China equity funds post outflows



China equity and bond funds saw money flow out despite indebted property giant, Evergrande, making a last-minute and unexpected payment and announced it will move away from property development to the electric vehicle business, according to EPFR.
China equity funds posted their largest outflow in over two months, although retail commitments hit their highest level since early June, the Informa subsidiary said.
Additionally, funds with socially responsible (SRI) or environmental, social and governance (ESG) mandates extended their longest outflow streak since a seven-week run ended in mid-March of last year.
Also, investors looking to emerging Asia announced they had shifted their focus from China to Korea and some of the region’s smaller markets while Thailand, Malaysia, and Indonesia have announced plans to reopen their borders starting next month and flows into Malaysia equity funds jumped to a nine-week high while Indonesia equity funds posted their fifth consecutive inflow.
Source: EPFR
EPFR-tracked bond funds, according to which US bond funds were the only group to take in significant sums of fresh money while global, emerging markets and Europe bond funds posted inflows.

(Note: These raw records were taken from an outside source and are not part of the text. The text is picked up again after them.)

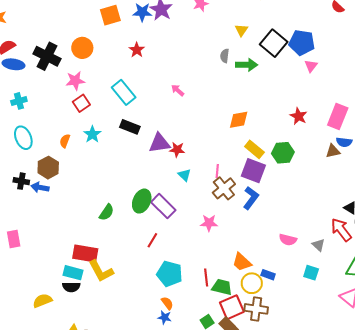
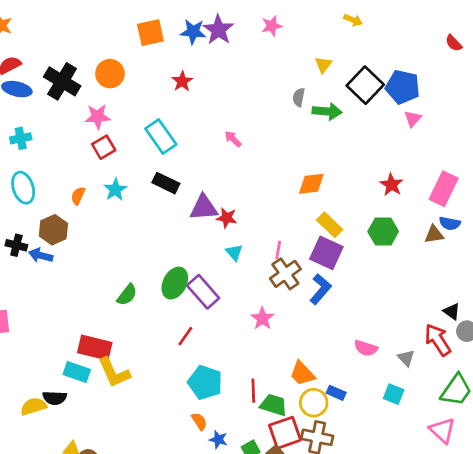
green hexagon: (283, 153) -> (383, 232), moved
pink star: (209, 223) -> (262, 318), turned 30
black semicircle: (71, 287) -> (55, 398), moved
blue star: (165, 317) -> (218, 440), moved

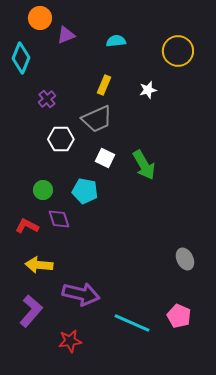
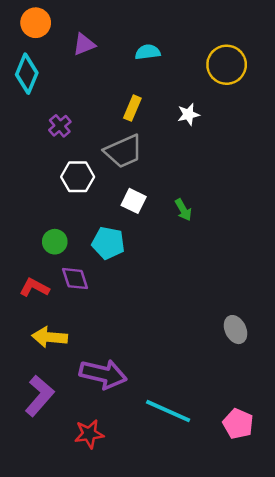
orange circle: (40, 18) -> (36, 23), moved
green arrow: (144, 165) -> (183, 210), size x0.6
pink pentagon: (179, 316) -> (238, 424), moved

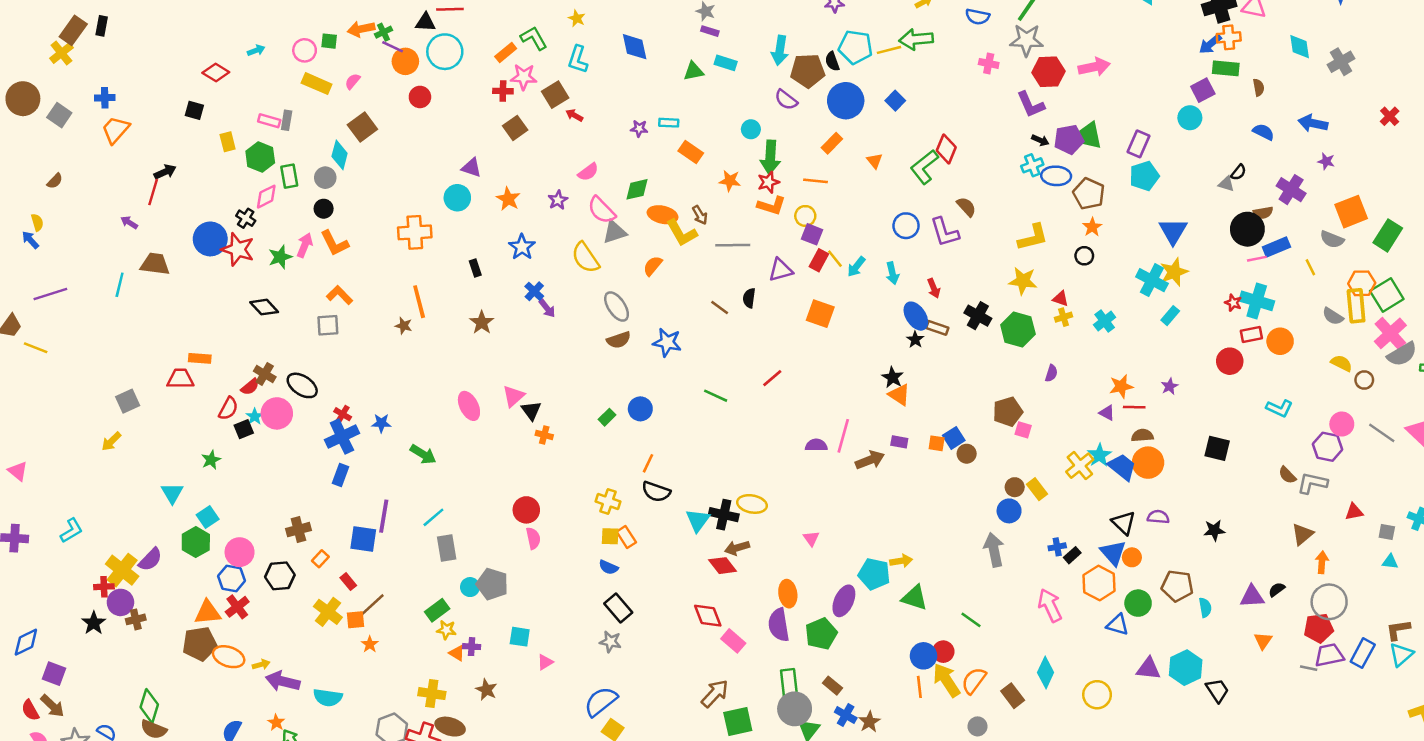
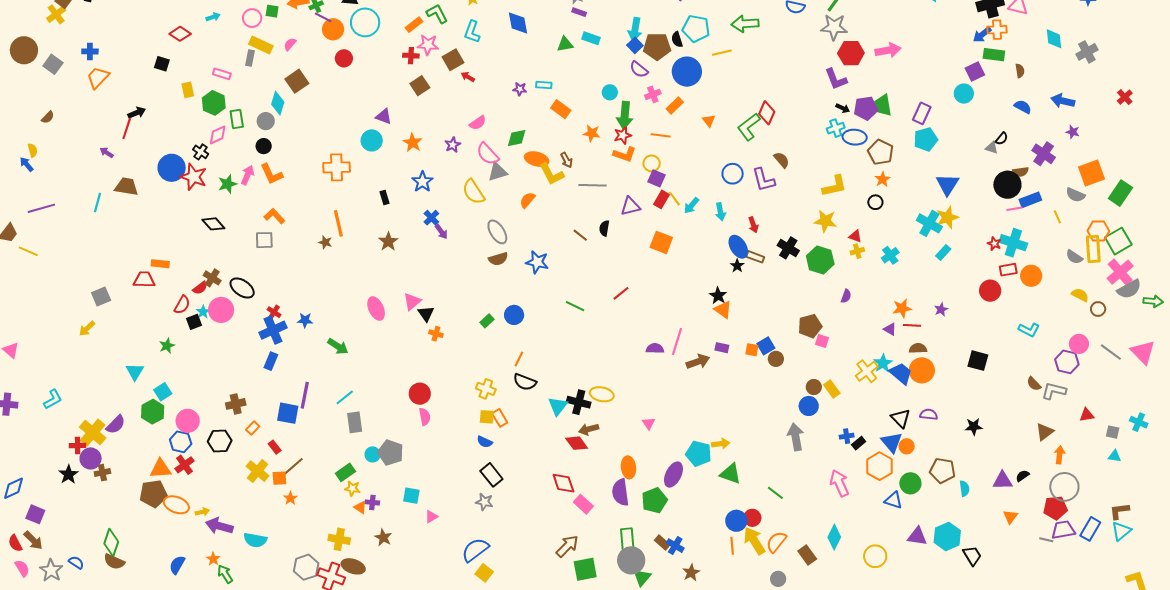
yellow line: (889, 50) -> (722, 53), moved
pink cross: (989, 63) -> (653, 94), moved, turned -35
blue square: (895, 101) -> (635, 45), moved
gray rectangle: (287, 120) -> (250, 58), moved
blue cross: (846, 715) -> (675, 546), moved

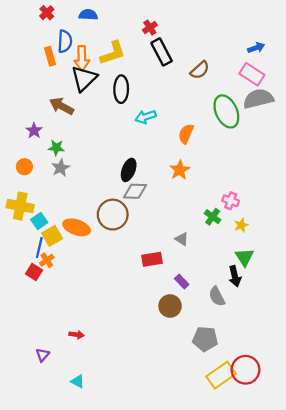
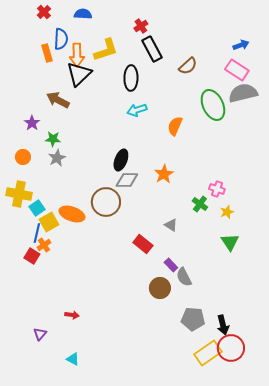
black ellipse: (121, 89) -> (131, 78), moved
orange star: (180, 170) -> (164, 174), moved
red rectangle: (152, 259) -> (143, 244), turned 48
black arrow: (235, 276) -> (223, 325), moved
gray semicircle: (217, 296) -> (184, 277), moved

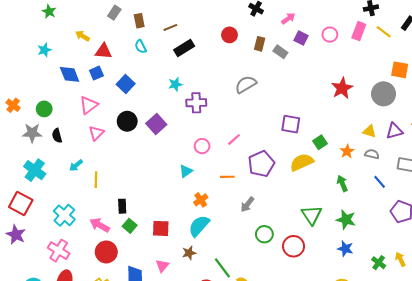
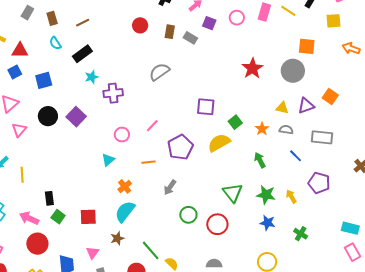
black rectangle: (184, 48) -> (82, 54), moved
blue square: (126, 84) -> (44, 80), turned 36
yellow arrow: (400, 259) -> (291, 196), moved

At the country level China bond funds posted consecutive weekly outflows for the first time since late 1Q20 while flows into Korea bond funds hit a 42-week high.
Overall, EPFR-tracked equity funds pulled in $24.5 billion during the week ending 20 October. Bond funds absorbed $5.7 billion, balanced funds $3.9 billion and alternative funds $1.7 billion while $4.1 billion flowed out of money market funds.